Transforming into a dining table isn’t the only trick the game table in issue 270 has up its sleeve. The three accessories you see above can attach to the table’s sides by sliding into the slots. Alongside those, we included a key to help pull out the leaves of the table.
Table Attachments. Starting at the left in the photos above is an attachment for the at-home sommelier: a wine glass holder. In the middle is an accessory with a tray for dice, chips, or game pieces, along with a slot for holding cards. On the right is one with a similar design, but with an added spot for a cup. Each of these attachments tightens into the sides of the table. As you can see in the illustration below, a pair of hex bolts pass through the mounting block and thread into knobs. The heads of the hex bolts enter the slot through the centered hole and the knobs tighten the mounting blocks against the table, making for easy adding, moving, and removing.
Wine Glass Holder. Of the three table accessories, the wine glass holder is the simplest, and if you intend to make all three, it’s a good place to start. As you can see below, it consists of two pieces aside from the hardware: the mounting block and the glass holder.
After cutting the two pieces to size, I started with the wine holder. The first task was making the dado across the back (detail ‘a’). I made this at the table saw, sizing it to fit the mounting block’s thickness.
With that in place, I moved onto the cutout for the glass (detail ‘b’). I used a hole saw at the drill press to remove most of the waste, but I wanted a cleaner final edge than a hole saw could offer.

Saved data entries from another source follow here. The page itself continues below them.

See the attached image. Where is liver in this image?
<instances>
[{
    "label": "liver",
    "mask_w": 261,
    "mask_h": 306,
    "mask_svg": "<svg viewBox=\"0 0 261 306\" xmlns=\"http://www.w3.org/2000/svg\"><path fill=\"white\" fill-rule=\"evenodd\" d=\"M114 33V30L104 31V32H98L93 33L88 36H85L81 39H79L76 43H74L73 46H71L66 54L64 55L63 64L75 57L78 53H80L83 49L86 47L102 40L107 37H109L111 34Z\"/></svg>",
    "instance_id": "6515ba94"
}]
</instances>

For this, I turned to the router table. I cut a piece of hardboard to the same size as the holder, then drilled the 3" hole so it could be used as a template. After taping it to the workpiece with double-sided tape, I used a flush trim bit to rout the edges of the cutout.

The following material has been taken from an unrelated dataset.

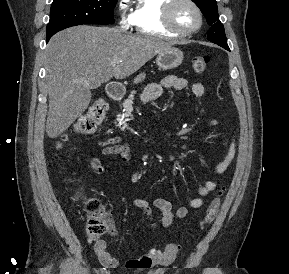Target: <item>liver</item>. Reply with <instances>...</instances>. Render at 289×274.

For the slot that allows the stems to pass through, I first went to the band saw to rough-out the slot. From there, I returned to the router table and used a 1⁄2 straight bit to clean the slot. After setting the fence so the bit was centered on the piece, a single pass should do the job. Lastly, I swapped out my straight bit for a chamfer bit to create the chamfered edges shown in detail ‘b’.
Now comes the mounting block. Start off by setting up a fence and a stop at the drill press. This will ensure the holes for the hex bolts are even on both sides. Once those holes are in place, round off the corners of both pieces (main illustration and detail ‘b’). After sanding these pieces and gluing the attachment together, all it needs is some finish.
Dice & Card Holder
The next accessory as a similar overall structure to the wine glass holder, but with a few different operations to create the tray. After sizing the pieces, I began once again at the table saw to make the rabbet in the tray piece. Once that was finished, I swapped out the dado stack for a thin-kerf blade to cut the slot for the cards (detail ‘b’).

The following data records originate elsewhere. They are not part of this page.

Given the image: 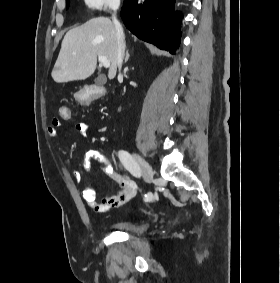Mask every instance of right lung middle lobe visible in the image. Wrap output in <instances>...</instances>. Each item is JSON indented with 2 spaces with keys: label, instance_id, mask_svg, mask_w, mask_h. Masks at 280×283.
Returning <instances> with one entry per match:
<instances>
[{
  "label": "right lung middle lobe",
  "instance_id": "dd1d6c3e",
  "mask_svg": "<svg viewBox=\"0 0 280 283\" xmlns=\"http://www.w3.org/2000/svg\"><path fill=\"white\" fill-rule=\"evenodd\" d=\"M69 7V0H66V8Z\"/></svg>",
  "mask_w": 280,
  "mask_h": 283
}]
</instances>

Next on the docket is the recessed area of the tray. I began by making a hardboard template so the waste could be routed away. Before doing any template routing however, I wanted to take care of the center of the tray. Using a spiral upcut bit and plunge router, I routed out most of waste, leaving 3⁄8" of waste around the edges.
Now for the template. Make it according to detail ‘a’ below. You’ll be using a 3⁄8" core box bit, so if you have don’t have one with a bearing, be sure to account for the bushing you’ll use when making the template. Once the template’s finished, tape it onto the tray piece. Rout the remaining material out with the core box bit.
For the mounting block, use the same set up at the drill press as before with a fence and stop to keep the holes for the hex bolts aligned. To wrap up these parts, round off their corners (main illustration and detail ‘a’). After sanding and gluing up the pieces. the dice and card holder will be ready for finish.
Cards, Dice, & A Cup
The final accessory is nearly the same as the previous one, but with one vital addition: a place to rest your drink. The pieces of course will be a little larger, but otherwise the steps are the same: cut the rabbet and the slot for the cards, then use a hardboard template to help you rout the tray. You can even drill the holes in the mounting block, but don’t round off the corners quite yet.
To make the cup recess, I used a straight bit and a guide bushing with a plunge router and hardboard template. I sized the template according to detail ‘b’ below (accounting for the bushing I’d use). After taping it on, I used the template to guide me while I routed the outside of the recess. I then routed the waste from the middle freehand, with the template supporting the router base.
Once that was done, I rounded the corners, sanded the pieces down, and glued them up. After drying, I finished them as well.
You can make a set of these to suit whoever you play with most or make a few to keep on hand for whoever happens by. You could even use these as a jumping-off point for your own ideas — as long as you have a mounting block with the right hardware, it’ll work with the game table.
While tight-fitting leaves make for a great looking table, they’re not the easiest to remove. The last accessory for the game table is the leaf key you see above. This is a great use for any leftover scrap wood. After sizing the piece, Head to the router table to round over the end of the piece (main illustration and detail ‘a’). After rounding both sides of the end, head to the band saw. Make a relief cut right behind the rounded end, then meet it with a long, tapering cut from the opposite side.